Even those that say “…but our industry is different….” cannot ignore this book. What leader in what industry would disagree with the following as their customer’s priorities; ease of use, timeliness, or certainty? The only difference might be how these priorities are characterized and measured.
The book may have been written over twenty years ago, but it’s as relevant today as when it was first released. In that sense, it’s a classic.

John Grogan, An Amazon Customer


Rob Lawton’s handbook treats the subject of pursuing Customer Satisfaction from a culture point of view. A ‘must read’ text for managers and executives that are pursuing this important goal. “He does an excellent and unique job of explaining the subject. He provides the management and tactical tools to implement a culture change to achieve Customer Satisfaction internally/externally to the organization.

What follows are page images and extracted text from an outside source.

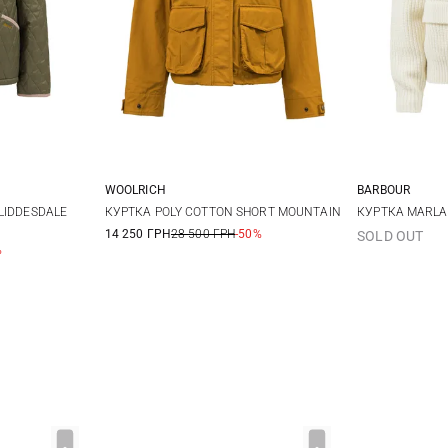
WOOLRICH
BARBOUR
12
14
S
8
1
LIDDESDALE
КУРТКА POLY COTTON SHORT MOUNTAIN
КУРТКА MARLA
14 250 ГРН
28 500 ГРН
-50%
SOLD OUT
%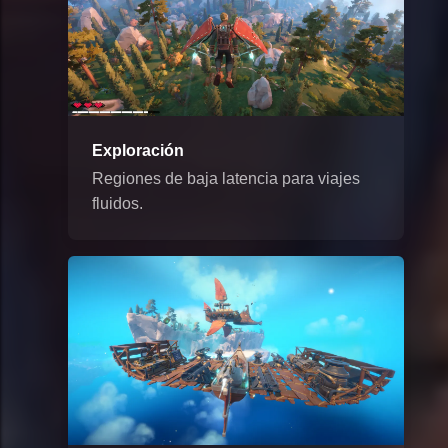
Exploración
Regiones de baja latencia para viajes
fluidos.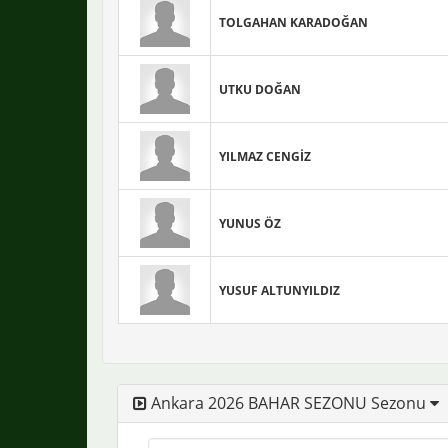
TOLGAHAN KARADOĞAN
UTKU DOĞAN
YILMAZ CENGİZ
YUNUS ÖZ
YUSUF ALTUNYILDIZ
Ankara 2026 BAHAR SEZONU Sezonu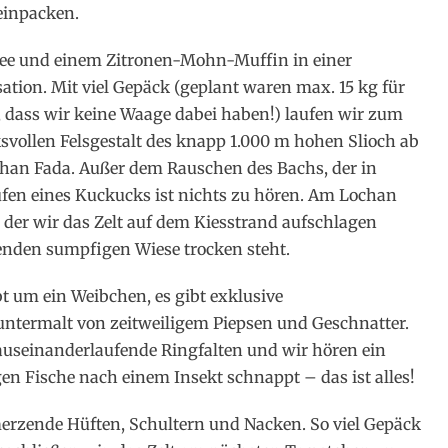
einpacken.
ee und einem Zitronen-Mohn-Muffin in einer
sation. Mit viel Gepäck (geplant waren max. 15 kg für
t, dass wir keine Waage dabei haben!) laufen wir zum
vollen Felsgestalt des knapp 1.000 m hohen Slioch ab
han Fada. Außer dem Rauschen des Bachs, der in
ufen eines Kuckucks ist nichts zu hören. Am Lochan
der wir das Zelt auf dem Kiesstrand aufschlagen
enden sumpfigen Wiese trocken steht.
t um ein Weibchen, es gibt exklusive
ntermalt von zeitweiligem Piepsen und Geschnatter.
 auseinanderlaufende Ringfalten und wir hören ein
en Fische nach einem Insekt schnappt – das ist alles!
hmerzende Hüften, Schultern und Nacken. So viel Gepäck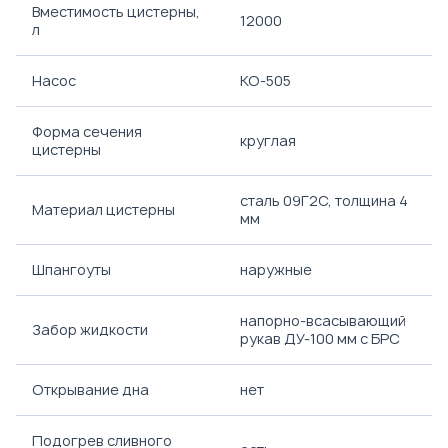
Вместимость цистерны,
12000
л
Насос
КО-505
Форма сечения
круглая
цистерны
сталь 09Г2С, толщина 4
Материал цистерны
мм
Шпангоуты
наружные
напорно-всасывающий
Забор жидкости
рукав ДУ-100 мм с БРС
Открывание дна
нет
Подогрев сливного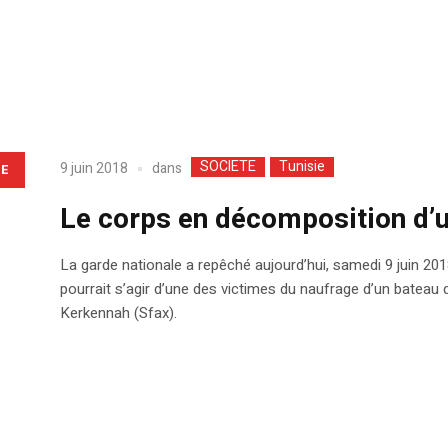
SOCIETE
Tunisie
dans
9 juin 2018
LE
Le corps en décomposition d
La garde nationale a repêché aujourd’hui, samedi 9 juin 2018
pourrait s’agir d’une des victimes du naufrage d’un bateau 
Kerkennah (Sfax).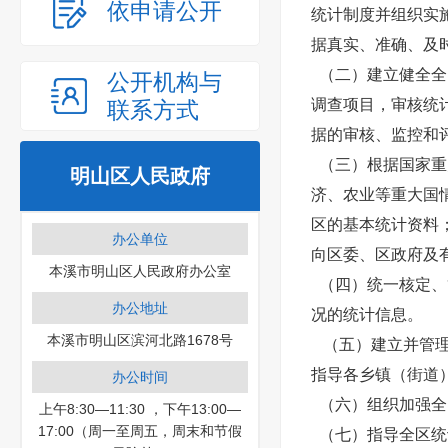
依申请公开
统计制度并组织实
据真实、准确、及
（二）建立健全全
公开机构与
调查项目，审核统
联系方式
据的审核、监控和
（三）根据国家重
明山区人民政府
济、农业等重大国
区的基本统计资料
办公单位
向区委、区政府及
本溪市明山区人民政府办公室
（四）统一核定、
办公地址
况的统计信息。
本溪市明山区滨河北路1678号
（五）建立并管理
指导各乡镇（街道
办公时间
（六）组织加强全
上午8:30—11:30 ，下午13:00—
17:00（周一至周五，周末和节假
（七）指导全区统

Carlton Braun, Corporate Director/VP – Motorola Management Institute


I had been very actively involved in the quality movement several years before my association with Rob. Rob’s ideas, the Customer-Centered Culture Model and unique team-based implementation strategy were a major departure from the traditional TQM paradigm I’d been familiar with. These concepts were so compelling, I knew that our organization could only achieve its “airline of preference” objective by wholeheartedly embracing them. I am passionate in my conviction that those of us who are leading the transformation of our organizations must learn to think like our customers. This book shows you how to do it for greatest impact.”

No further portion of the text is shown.